The pooled estimates will be obtained using the Markov Chains Monte Carlo method. Two Markov chains will be run simultaneously with different arbitrarily chosen initial values. To ensure convergence, trace plots and the Brooks-Gelman-Rubin statistic will be assessed [31]. Convergence to a stable solution will be checked by viewing plots of the sampled simulations, and then these samples will be discarded as “burn-in”, and posterior summaries will be based on adequate subsequent simulations [32, 33]. All results will be reported as posterior medians of OR or SMD with corresponding 95% credible intervals (CrIs), which can be interpreted like conventional 95% CIs. When a loop connects three treatments, it will be possible to evaluate the inconsistency between direct and indirect evidence. The node splitting method will be used to calculate the inconsistency of the model, which separates evidence on a particular comparison into direct and indirect evidence [34].

The probability of each treatment being the most effective, the second best, the third best, etc., will be calculated and graphically ranked with rankograms [35]. Probability values will be summarized and reported as SUCRA curve, a simple transformation of the mean rank used to provide a hierarchy of the treatments that accounts for both the location and the variance of all relative treatment effects [36]. The larger the SUCRA value, the better the rank of the treatment with a SUCRA of 1.0 if an intervention always ranks first and 0.0 if it always ranks last.

Assessment of heterogeneity and reporting biases

Heterogeneity of treatment effects across studies will be assessed according pairwise meta-analysis by I 2 and the Cochrane Q test [25]. Publication bias will be examined with the funnel plot method, the Begg’s adjusted rank correlation test, and the Egger’s regression asymmetry test [37, 38].

Sensitivity analysis

In a sensitivity analysis, the network meta-analysis will exclude trials with small sample sizes (i.e., arms of less than 10 patients). Then, another sensitivity analysis will be conducted to examine whether effect estimates are influenced by the placebo effect investigated in the individual trials.

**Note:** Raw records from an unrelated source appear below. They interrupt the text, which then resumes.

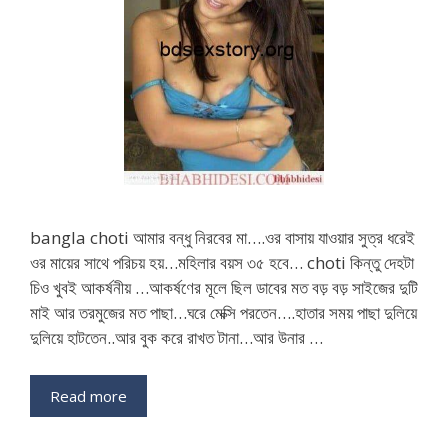
bangla choti আমার বন্ধু নিরবের মা….ওর বাসায় যাওয়ার সুত্র ধরেই
ওর মায়ের সাথে পরিচয় হয়…মহিলার বয়স ৩৫ হবে… choti কিন্তু দেহটা
চিও খুবই আকর্ষনীয় …আকর্ষণের মূলে ছিল ডাবের মত বড় বড় সাইজের দুটি
মাই আর তরমুজের মত পাছা…ঘরে মেক্সি পরতেন….হাতার সময় পাছা দুলিয়ে
দুলিয়ে হাটতেন..আর বুক করে রাখত টানা…আর উনার …
Read more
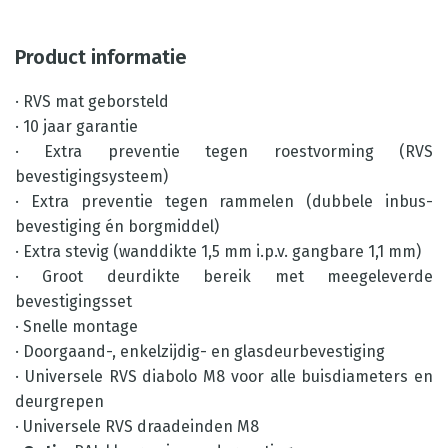
Product informatie
· RVS mat geborsteld
· 10 jaar garantie
· Extra preventie tegen roestvorming (RVS
bevestigingsysteem)
· Extra preventie tegen rammelen (dubbele inbus-
bevestiging én borgmiddel)
· Extra stevig (wanddikte 1,5 mm i.p.v. gangbare 1,1 mm)
· Groot deurdikte bereik met meegeleverde
bevestigingsset
· Snelle montage
· Doorgaand-, enkelzijdig- en glasdeurbevestiging
· Universele RVS diabolo M8 voor alle buisdiameters en
deurgrepen
· Universele RVS draadeinden M8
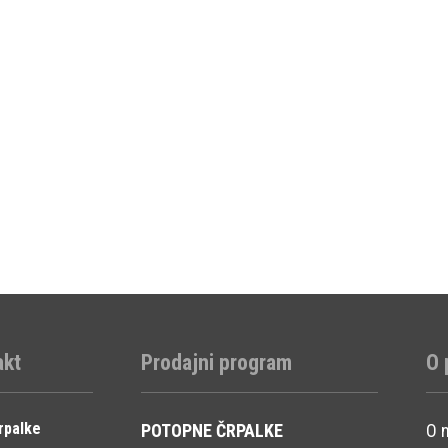
akt
Prodajni program
O 
rpalke
POTOPNE ČRPALKE
O 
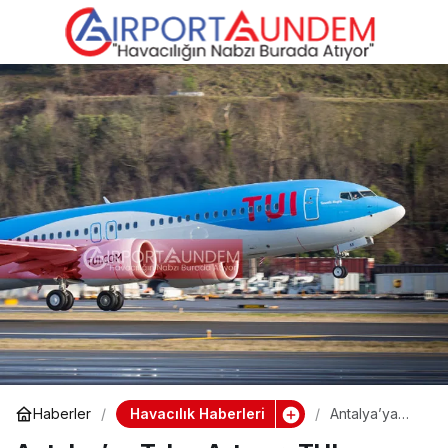
Ben Gurion
0
Paylaş
Havalimanı’na Füze
Saldırısı: Tüm Uçuşlar
Durduruldu
Havacılık Haberleri
Haberler
Antalya’ya
Talep Artıyor:
TUI,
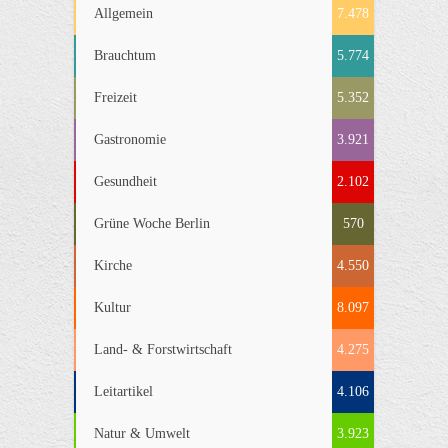
Allgemein
7.478
Brauchtum
5.774
Freizeit
5.352
Gastronomie
3.921
Gesundheit
2.102
Grüne Woche Berlin
570
Kirche
4.550
Kultur
8.097
Land- & Forstwirtschaft
4.275
Leitartikel
4.106
Natur & Umwelt
3.923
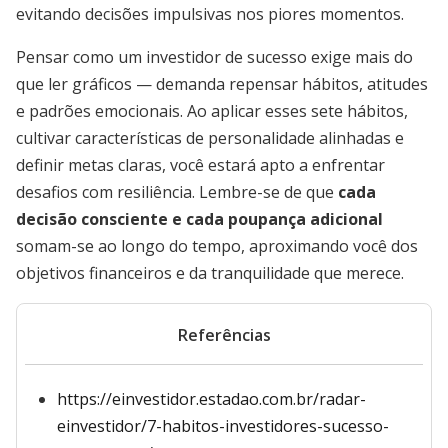
evitando decisões impulsivas nos piores momentos.
Pensar como um investidor de sucesso exige mais do
que ler gráficos — demanda repensar hábitos, atitudes
e padrões emocionais. Ao aplicar esses sete hábitos,
cultivar características de personalidade alinhadas e
definir metas claras, você estará apto a enfrentar
desafios com resiliência. Lembre-se de que
cada
decisão consciente e cada poupança adicional
somam-se ao longo do tempo, aproximando você dos
objetivos financeiros e da tranquilidade que merece.
Referências
https://einvestidor.estadao.com.br/radar-
einvestidor/7-habitos-investidores-sucesso-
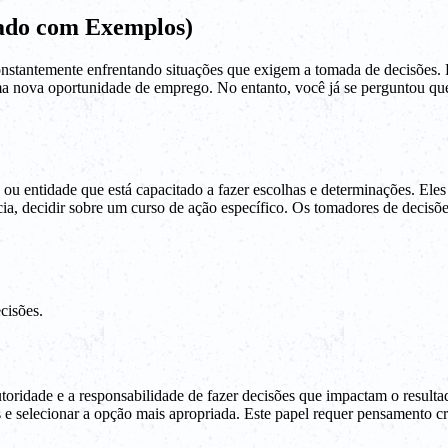
cado com Exemplos)
 constantemente enfrentando situações que exigem a tomada de decisões
a nova oportunidade de emprego. No entanto, você já se perguntou qu
 entidade que está capacitado a fazer escolhas e determinações. Eles s
ância, decidir sobre um curso de ação específico. Os tomadores de deci
cisões.
ridade e a responsabilidade de fazer decisões que impactam o resultad
is e selecionar a opção mais apropriada. Este papel requer pensamento c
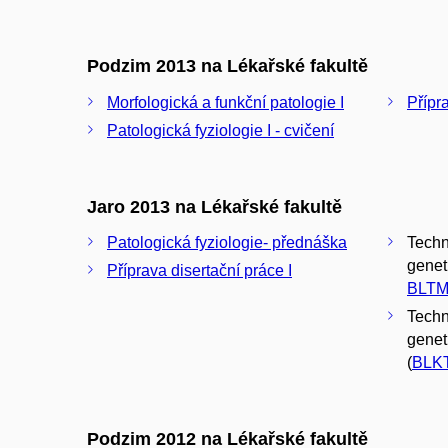
Podzim 2013 na Lékařské fakultě
Morfologická a funkční patologie I
Přípr
Patologická fyziologie I - cvičení
Jaro 2013 na Lékařské fakultě
Patologická fyziologie- přednáška
Techn
geneti
Příprava disertační práce I
BLTM
Techn
genet
(
BLK
Podzim 2012 na Lékařské fakultě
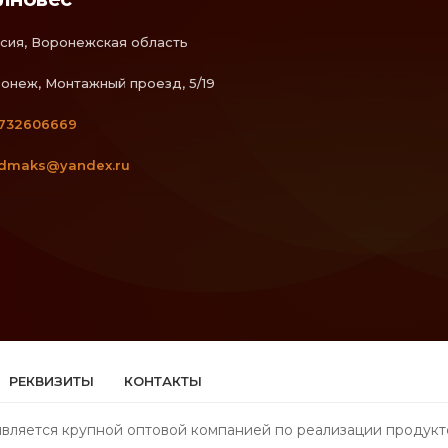
сия, Воронежская область
онеж, Монтажный проезд, 5/19
732606669
dmaks@yandex.ru
РЕКВИЗИТЫ
КОНТАКТЫ
является крупной оптовой компанией по реализации продукт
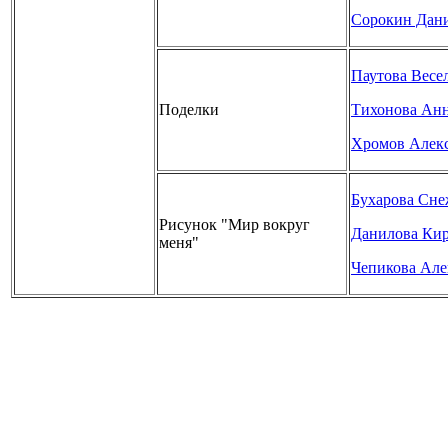
Сорокин Дан
Паутова Весе
Поделки
Тихонова Ан
Хромов Алек
Бухарова Сн
Рисунок "Мир вокруг
Данилова Ки
меня"
Чепикова Ал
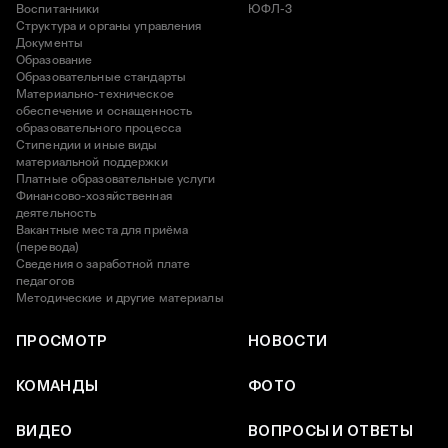
Воспитанники
ЮФЛ-3
Структура и органы управления
Документы
Образование
Образовательные стандарты
Материально-техническое
обеспечение и оснащенность
образовательного процесса
Стипендии и иные виды
материальной поддержки
Платные образовательные услуги
Финансово-хозяйственная
деятельность
Вакантные места для приёма
(перевода)
Сведения о заработной плате
педагогов
Методические и другие материалы
ПРОСМОТР
НОВОСТИ
КОМАНДЫ
ФОТО
ВИДЕО
ВОПРОСЫ И ОТВЕТЫ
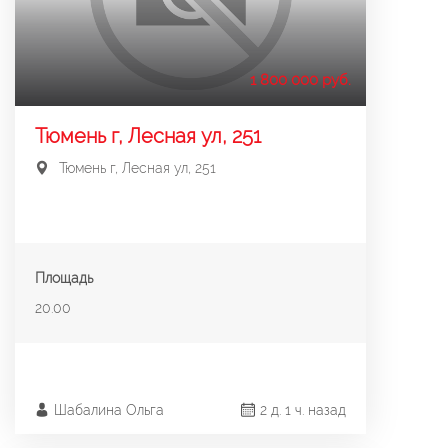
1 800 000 руб.
Тюмень г, Лесная ул, 251
Тюмень г, Лесная ул, 251
Площадь
20.00
Шабалина Ольга
2 д. 1 ч. назад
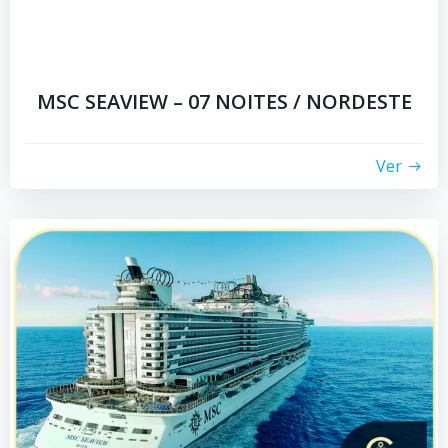
MSC SEAVIEW – 07 NOITES / NORDESTE
Ver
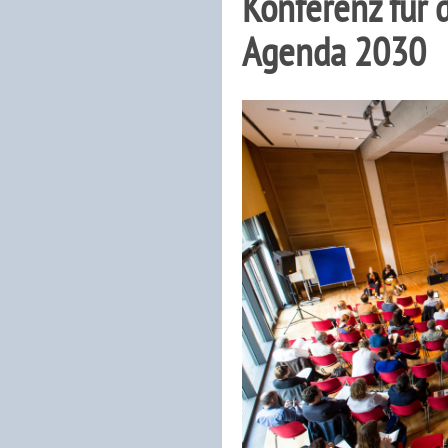
Konferenz für 
Agenda 2030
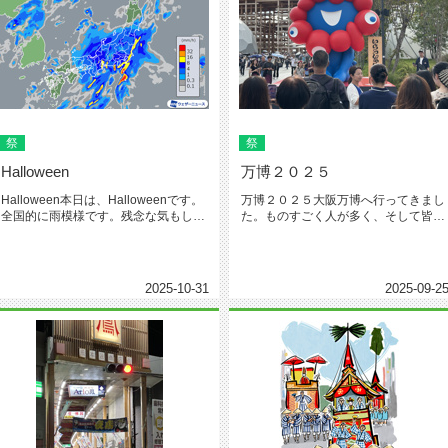
祭
祭
Halloween
万博２０２５
Halloween本日は、Halloweenです。
万博２０２５大阪万博へ行ってきまし
全国的に雨模様です。残念な気もしま
た。ものすごく人が多く、そして皆様
すが、お子様達は...
楽しそうでした。お土産も沢山買い...
2025-10-31
2025-09-2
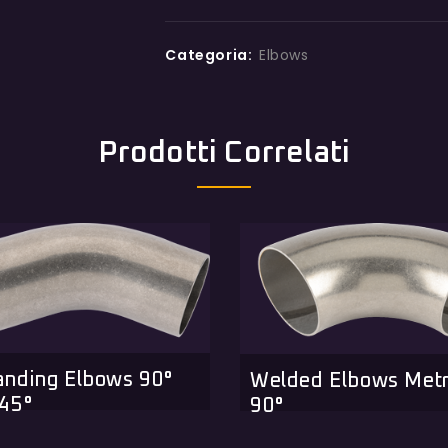
Categoria:
Elbows
Prodotti Correlati
anding Elbows 90°
Welded Elbows Metr
45°
90°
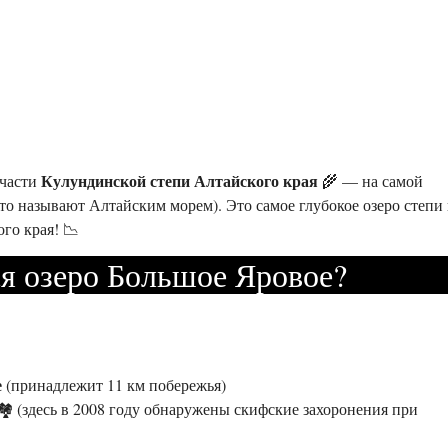
Кулундинской степи Алтайского края
 части
🌾 — на самой
сто называют Алтайским морем). Это самое глубокое озеро степи
го края! 📉
ся озеро Большое Яровое?
е
(принадлежит 11 км побережья)
️ (здесь в 2008 году обнаружены скифские захоронения при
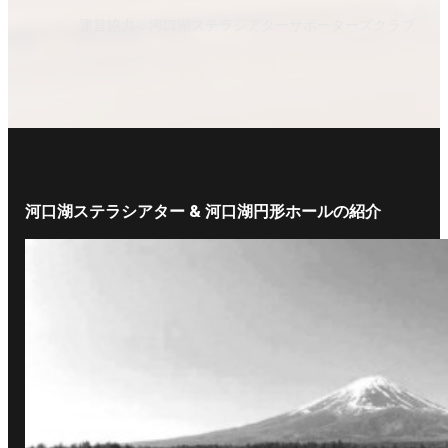
運営協力：河口湖ステラシアターサポーターズクラブ
河口湖ステラシアター & 河口湖円形ホールの紹介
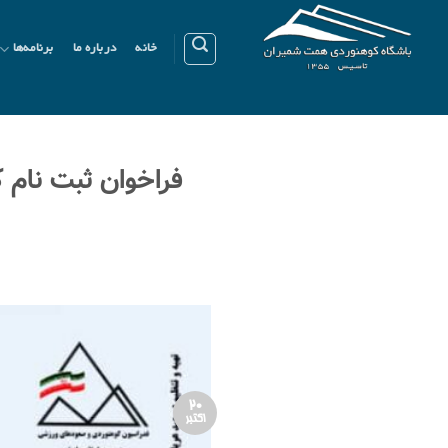
Ski
t
خانه
درباره ما
برنامه‌ها
conten
فراخوان ثبت نام 
20
اکتبر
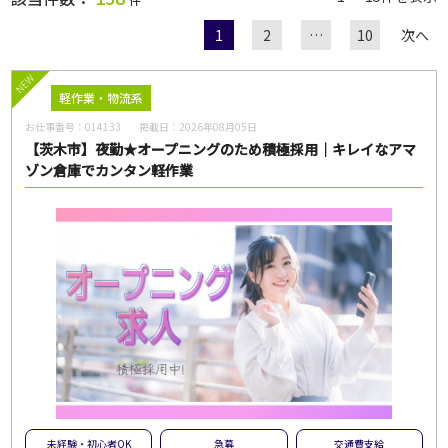
1
2
…
10
次へ
職種
NEW
軽作業・物流系
お仕事番号：
014133
掲載日：
2026年08月05日
給与
【茨木市】夜勤★オープニングのため積極採用｜キレイなアマ
ゾン倉庫でカンタン軽作業
雇用形態
一般派遣
紹介予定派遣
紹介
契約社員
パート・アルバイト
正社員
無期雇用派遣
こだわり
未経験・初心者OK
急募
大量募集
交通費支給
未経験・初心者OK
急募
交通費支給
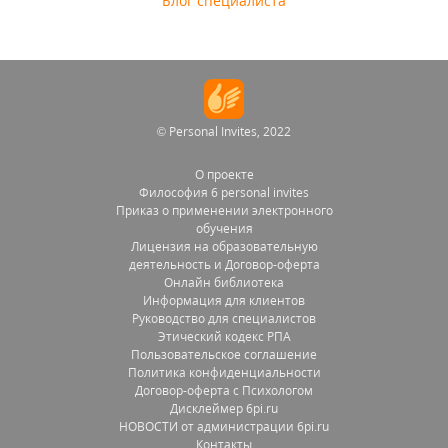
Блог специалиста
© Personal Invites, 2022
О проекте
Философия 6 personal invites
Приказ о применении электронного
обучения
Лицензия на образовательную
деятельность и Договор-оферта
Онлайн библиотека
Информация для клиентов
Руководство для специалистов
Этический кодекс РПА
Пользовательское соглашение
Политика конфиденциальности
Договор-оферта с Психологом
Дисклеймер 6pi.ru
НОВОСТИ от администрации 6pi.ru
Контакты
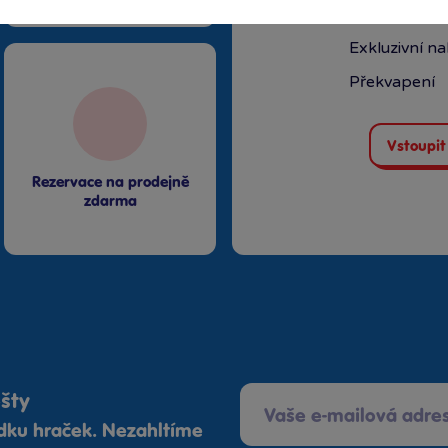
Speciální kl
Exkluzivní n
Překvapení
Vstoupit
Rezervace na prodejně
zdarma
ošty
ídku hraček. Nezahltíme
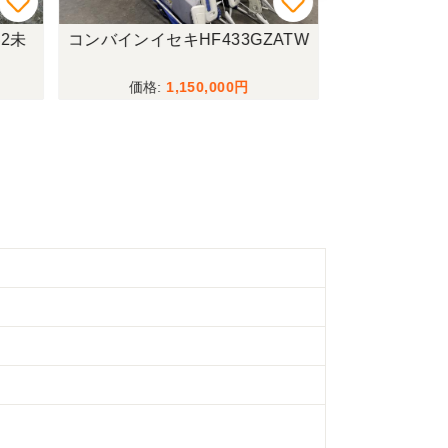
2未
コンバインイセキHF433GZATW
乗用草刈機オ
1,150,000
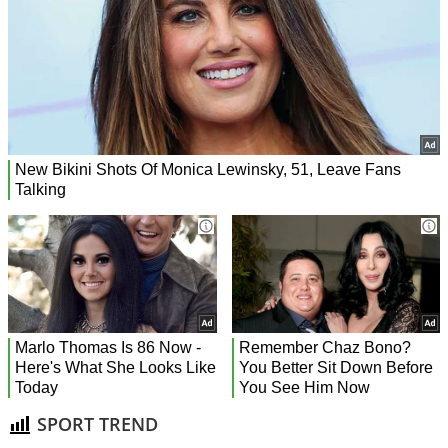
SPORT TREND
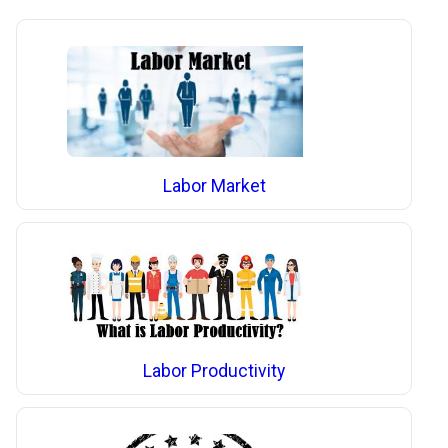
Labor Market
Labor Productivity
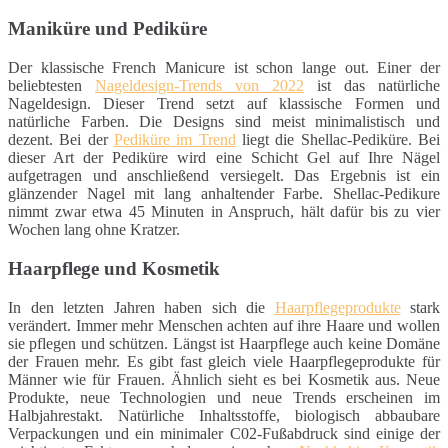
Maniküre und Pediküre
Der klassische French Manicure ist schon lange out. Einer der
beliebtesten
Nageldesign-Trends von 2022
ist das natürliche
Nageldesign. Dieser Trend setzt auf klassische Formen und
natürliche Farben. Die Designs sind meist minimalistisch und
dezent. Bei der
Pediküre im Trend
liegt die Shellac-Pediküre. Bei
dieser Art der Pediküre wird eine Schicht Gel auf Ihre Nägel
aufgetragen und anschließend versiegelt. Das Ergebnis ist ein
glänzender Nagel mit lang anhaltender Farbe. Shellac-Pedikure
nimmt zwar etwa 45 Minuten in Anspruch, hält dafür bis zu vier
Wochen lang ohne Kratzer.
Haarpflege und Kosmetik
In den letzten Jahren haben sich die
Haarpflegeprodukte
stark
verändert. Immer mehr Menschen achten auf ihre Haare und wollen
sie pflegen und schützen. Längst ist Haarpflege auch keine Domäne
der Frauen mehr. Es gibt fast gleich viele Haarpflegeprodukte für
Männer wie für Frauen. Ähnlich sieht es bei Kosmetik aus. Neue
Produkte, neue Technologien und neue Trends erscheinen im
Halbjahrestakt. Natürliche Inhaltsstoffe, biologisch abbaubare
Verpackungen und ein minimaler C02-Fußabdruck sind einige der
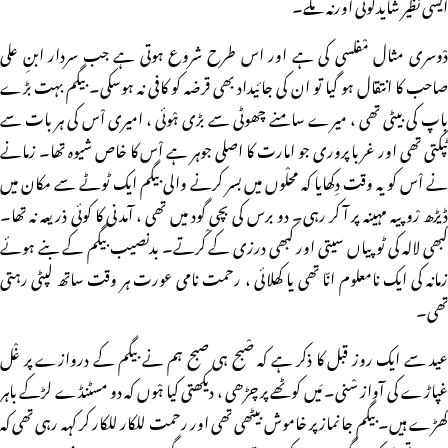
ایسی نظیر شایدکوئی اورنہ ملے۔
دْوسری مثال مْفلسی کی ہے اور اس طرح شروع ہوتی ہے جب سردار ابنِ علی
صاحب کا انتقال ہو گیا تو ان کی جائیداد بھی قرضہ کو کافی نہ ہوسکی۔ بیگم بہت بڑے
باپ کی بیٹی تھی ، میرے سامنے چھوٹی سے بڑی ہْوئی ، امیری اْس کی ہر بات سے
ٹپکتی تھی اور غربا پروری جو امارت کا اصلی جوہر ہے اْس کا خاص شیوہ تھا۔ زمانے
نے اْس کو یہ وقت دِکھایا کہ محلْوں میں بسر کرنے والی بیگم ایک ٹوٹے سے مکان میں
ڈیڑھ رْوپیہ مہینہ پر آ کر رہی۔ دو برس کی بچی گود میں تھی ، آمدنی کا کوئی ذریعہ نہ تھا۔
کبھی لالہ کی ٹوپیاں سیتی اور کبھی درزی کے کْرتے۔ بدنصیب بیگم کے بنے ہوئے
زمانہ کی ایک نامعلوم انّا تھی یا کِھلائی ، رحمت نامی عورت ہر وقت ساتھ لپٹی رہتی
تھی۔
عید سے ایک روز قبل کا ذکر ہے کہ صْبح ہی صبح ہم نے بیگم کے دروازے پر غْل
غپاڑے کی آواز سْنی۔ مَیں کوٹھے پر چڑھی ، دیکھتی کیا ہْوں کہ دو مسٹنڈے لڑکے باہر
کھڑے ہیں۔ بیگم جا نماز پر خاموش بیٹھی تھی اور رحمت للکار للکار کر کہہ رہی تھی کہ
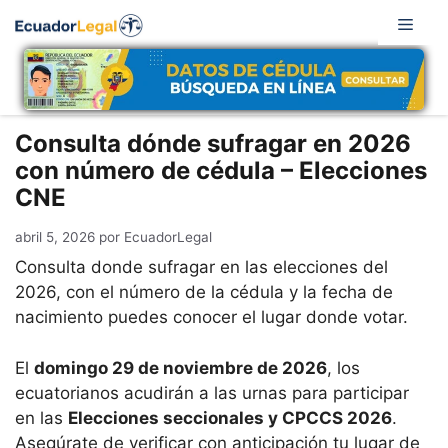
Saltar
Men
al
contenido
Consulta dónde sufragar en 2026
con número de cédula – Elecciones
CNE
abril 5, 2026
por
EcuadorLegal
Consulta donde sufragar en las elecciones del
2026, con el número de la cédula y la fecha de
nacimiento puedes conocer el lugar donde votar.
El
domingo 29 de noviembre de 2026
, los
ecuatorianos acudirán a las urnas para participar
en las
Elecciones seccionales y CPCCS 2026
.
Asegúrate de verificar con anticipación tu lugar de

Finally, network meta-regression analysis will be used to investigate whether potential heterogeneity can be explained by differences in publication year and the effect of sponsorship.

Discussion

This review will systematically and comprehensively retrieve a significant amount of published and unpublished evidence from a wide range of sources. Potential bias will be minimized by having a pair of reviewers that independently scan through the search output, extract the data, classify the interventions, and assess the methodological quality of each RCT. The Bayesian random effects model is the most appropriate method for network meta-analysis or mixed treatment comparison. This statistical technique not only includes the results of direct comparisons, but also incorporates indirect comparisons that are rarely included in head-to-head trials, thereby overcoming a major oversight of conventional pairwise meta-analyses. We also specifically plan to investigate side-effects discontinuation, personal or social functioning, and QoL outcomes to more comprehensively assess the adjunctive use of atypical antipsychotic agents. Thus, this systematic review and network meta-analysis will provide useful, hierarchical, and complete evidence on efficacy, QoL, and acceptability of different types (and doses) of atypical antipsychotic medications used for the adjunctive treatment of MDD. This will provide clinically relevant implications for comprehensively understanding the risk–benefit profiles of these adjunctive treatments.